The image of the skeleton in his cist grave allowed me to superimpose the skull on an aerial view of Howth Head, where according to legend, the giant Finn McCool’s own head is buried, while the rest of his body lies beneath Dublin, with his feet resting in the Phoenix Park.
Grave goods in the form of pots were often placed with the human remains in Bronze Age times, sometimes in the form of pots with food for their journey into the afterlife. I have placed a barrel of Guinness at the head of Finnegan and a whiskey still from Jamesons at his feet. Both of Dublin companies are mentioned among others throughout the Wake.
The bird in the case was Belinda of the Dorans, a more than
quinquegintarian (Terziis prize with Serni medal, Cheepalizzy's
Hane Exposition) and what she was scratching at the hour of
klokking twelve looked for all this zogzag world like a goodish-
sized sheet of letterpaper.. FW:111, 5-9
On page 111 of Finnegans Wake we are introduced to Belina of the Dorans, who is scratching about in a midden, a primitive dump, full of debris of the past. In her excavations, she finds remnants of a letter and reads, finding that it introduces her to literature, to periods in Irish history and the rumour of the misdemeanours of HCE.
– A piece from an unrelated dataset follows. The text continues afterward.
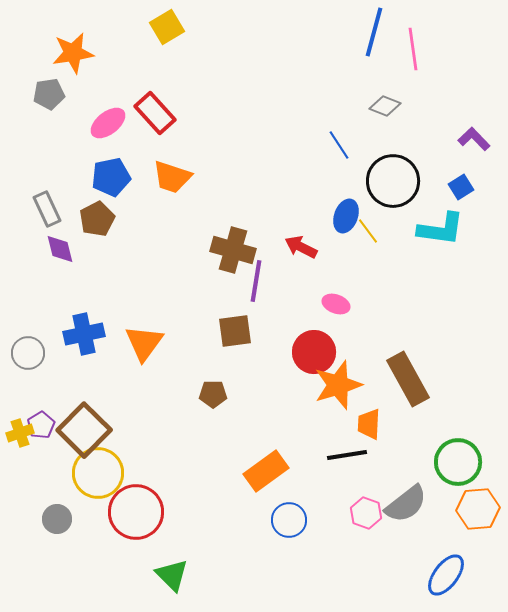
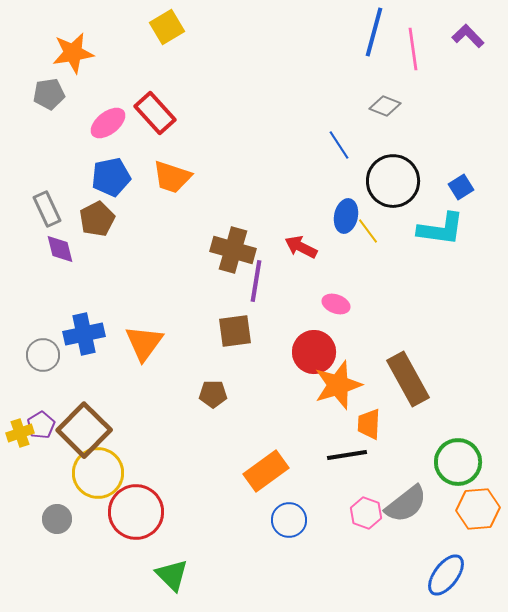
purple L-shape at (474, 139): moved 6 px left, 103 px up
blue ellipse at (346, 216): rotated 8 degrees counterclockwise
gray circle at (28, 353): moved 15 px right, 2 px down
The scratching of the hen is very like my own excavation of the text of Finnegans Wake. Like engaging in an archaeological dig, there are so many treasures to be unearthed. Joyce has embedded anecdotes from history, mythology and world religions, marrying a mixture of ancient and modern languages with the English text.
Behove this sound of Irish sense. Really? Here English might be seen.
silence speaks the scene. Fake!
“So This Is Dyoublong?
Hush! Caution! Echoland!
How charmingly exquisite! It reminds you of the outwashed
innkempt house.” FW13:1-8
John Speed’s map of Dublin in 1610 forms the background for this painting where the familiar creatures from Irish coinage, past and present roam about. The River Liffey, which symbolises the life of the city is not confined within its banks but spills over to its environs.
So, do you belong to this Dublin and if so to what era? Speed’s map shows a city that we can’t recognise today, the only points of reference being the river and trinity college. And yet, in this ever-changing urban landscape the Liffey will continue to renew itself.